DLHKP telah menerima surat dari Kementerian Lingkungan Hidup untuk melakukan pemeriksaan ulang dan memanggil manajemen kedua perusahaan untuk mempresentasikan ulang dokumen Amdal, RKL-RPL, serta rencana kerja.
Jika terbukti tidak memenuhi kewajiban lingkungan, DLHKP siap memberikan sanksi bertahap hingga pencabutan izin usaha.
“Kalau pelaku usaha tidak laksanakan janjinya, maka ada teguran tertulis pertama, kedua, dan ketiga.
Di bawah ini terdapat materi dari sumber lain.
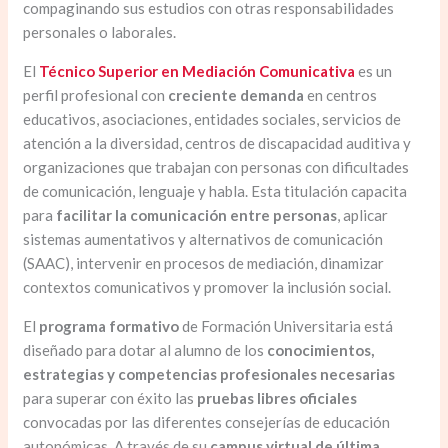
compaginando sus estudios con otras responsabilidades
personales o laborales.
El
Técnico Superior en Mediación Comunicativa
es un
perfil profesional con
creciente demanda
en centros
educativos, asociaciones, entidades sociales, servicios de
atención a la diversidad, centros de discapacidad auditiva y
organizaciones que trabajan con personas con dificultades
de comunicación, lenguaje y habla. Esta titulación capacita
para
facilitar la comunicación entre personas
, aplicar
sistemas aumentativos y alternativos de comunicación
(SAAC), intervenir en procesos de mediación, dinamizar
contextos comunicativos y promover la inclusión social.
El
programa formativo
de Formación Universitaria está
diseñado para dotar al alumno de los
conocimientos,
estrategias y competencias profesionales necesarias
para superar con éxito las
pruebas libres oficiales
convocadas por las diferentes consejerías de educación
autonómicas. A través de su
campus virtual de última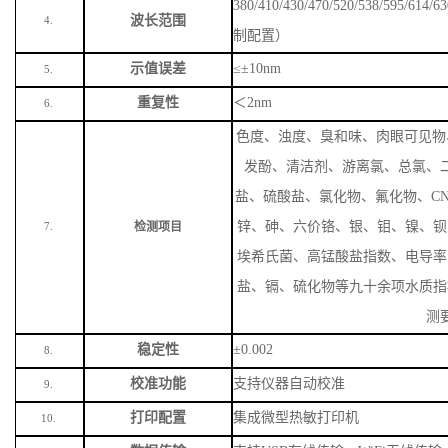
380/410/430/470/520/538/59
波长范围
4.
制配置）
示值误差
≤±10nm
5.
重复性
＜
2nm
6.
色度、浊度、臭和味、肉眼可见物
发酚、清洁剂、游离氯、总氯、
盐、硫酸盐、氯化物、氟化物、
C
锌、砷、六价铬、银、钼、镍、钡
检测项目
7.
埃希氏菌、高锰酸盐指数、电导率
盐、镉、硫化物等九十余项水质指
测
稳定性
±0.002
8.
校准功能
支持仪器自动校准
9.
打印配置
集成微型热敏打印机
10.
Kalau masih bandel, bisa dijerat pasal pidana,” tegas Kelly.
Dua Perusahaan Lain Dinilai Penuhi Prosedur
Sementara itu, dua perusahaan lainnya, yakni PT Kawei Sejahtera Mining dan PT Gag Nikel, dinilai telah memenuhi seluruh ketentuan perizinan dan dokumen lingkungan.
“Seluruh dokumen Amdal, izin pinjam pakai kawasan hutan, dan tahapan-tahapan lainnya sudah sesuai prosedur,” tambahnya.
Keduanya juga telah memberikan kontribusi kepada daerah dalam bentuk royalti, dengan alokasi 32 persen untuk kabupaten/kota dan 16 persen untuk provinsi.
Raja Ampat: Kawasan Strategis yang Harus Dijaga
Kelly menutup pernyataannya dengan mengingatkan bahwa Raja Ampat adalah kawasan yang sangat strategis karena telah berstatus Geopark Dunia, sehingga segala bentuk pembangunan, termasuk pertambangan, harus dilakukan dengan kehati-hatian tinggi.
“Raja Ampat adalah kabupaten yang wajib kita jaga dan selamatkan. Kami bahkan terlibat dalam proses penetapannya hingga ke Maroko. Jadi, memang perlu kehati-hatian,” tandasnya.